Robert Kennedy said the same thing a half-century ago.
But whether Mr. Biden says it or RFK says it, it's a very misleading, if not entirely false, assertion.

Goldberg has an interesting discussion of where our rights come from in his column, and after considering several candidates for sources of our rights he ultimately lands on the right one:
Then there’s the philosophical argument. This is a bit of a misnomer because it can rightly be called a theological argument as well. It’s pretty straightforward. We are created by God. Our rights derive from this fact, and it is the job of the state to protect those rights.

Some atheists and humanists don’t like this formulation for some obvious reasons (and some exhaustingly obscure ones). But the simple fact is that without the essentially Judeo-Christian view of humans as being equal in the eyes of God, we wouldn’t have the idea of inalienable rights today.
This is so obvious that one would think it's a point that hardly needs making.

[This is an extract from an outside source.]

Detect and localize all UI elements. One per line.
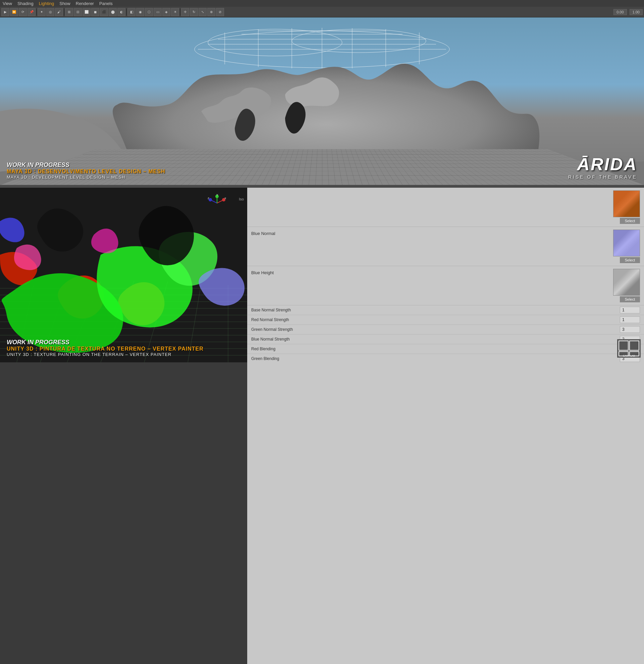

Thomas Jefferson and John Adams surely thought it was obvious when they wrote the Declaration of Independence, which asserts that our rights are given to us by God, and it's hard to see how there can be inherent human rights, as opposed to arbitrary legal rights, if they're not ordained by God.

Our rights are based on the uniquely Judeo-Christian idea that all men and women are created in the image of God and are loved by Him. That conviction leads to the idea of human equality, that all men and women are equal in the eyes of God.

Apart from the historic influence of Judeo-Christianity in the Western world those ideas would never have taken hold. Or, if they did, they would've soon collapsed for want of a substantive foundation.

Nowhere else in the world over the last two millennia has the idea of human equality arisen, except in areas where Judaism and Christianity had become established.

If we are not created beings, if God did not fashion mankind in His image, then we're the product of impersonal, mindless processes like chance and fortuitous natural selection.

If the latter is true, if we're the product of eons of evolutionary struggle, where does the idea of human equality come from? It's certainly not necessary for survival of the species, nor would it be rooted in any biological fact about humanity since biology knows nothing of equality.

Moreover, if the belief in equality arose through a mindless evolutionary process why should anyone feel any obligation to reverence it any more than they have an obligation to reverence the idea that might makes right?

It's just silly to claim, as Mr. Biden does, that human rights are derived from the right to vote. Human rights are an endowment from our Creator and apart from a Creator human rights are nothing but a happy fiction.